Les récidives peuvent bénéficier d'un traitement médical de complément ou d'une répétition de la procédure, car
elle est très bien tolérée par les patients.
Dans plus de 80 % des cas, les résultats sont conservés à cinq ans et sont donc comparables, voire supérieurs, à
ceux de Sweet et Jannetta. L’hypoesthésie discrète mais durable semble le témoin de l'efficacité thérapeutique.
Malgré un recul encore insuffisant,notre série (fig. 6) retrouve des résultats similaires favorables.
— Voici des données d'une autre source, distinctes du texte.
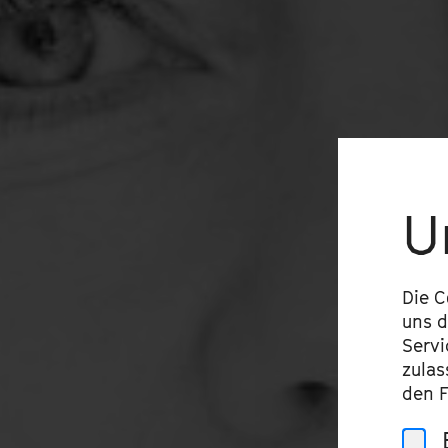
U
Die C
uns d
Servi
zulas
den F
Le seul échec
rapide (cas 1 et 4 du tableau) malgré deux compressions, était une névralgie postchirurgie sinusienne.
Les avantages de la microcompression sont multiples : facile et rapide sans matériel sophistiqué, peu de
complications, une brève hospitalisation, une excellente tolérance par le patient et une persistance des bons
résultats à moyen et long terme. Elle constitue pour nous un premier choix en cas d'échec du traitement médical,
en particulier chez les patients âgés, peu ou non collaborants, spécialement en cas de douleurs de la branche
ophtalmique, dans les cas symptomatiques de la sclérose en plaque, les névralgies bilatérales et l'échec des
autres techniques chirurgicales. Les névralgies posttraumatiques des branches périphériques ne semblent pas être
une bonne indication.
D'un point de vue financier, la courte hospitalisation, l'absence de complications, l'arrêt médicamenteux fréquent
et le faible coût de l'acte chirurgical sont aussi à prendre en considération.
CONCLUSION
Nous pensons qu'il s'agit d'une alternative chirurgicale intéressante à connaître et simple à réaliser, certainement
à développer (2). Il faut toujours considérer chez les patients jeunes l'intérêt d'une microdécompression
vasculaire en fonction du bilan d'imagerie et sachant peser le faible pourcentage de mortalité-morbidité (< 2 %)
en regard du risque dysesthésique de la technique percutanée. L’avenir viendra peut-être des recherches
actuelles sur la stimulation du système trigéminal.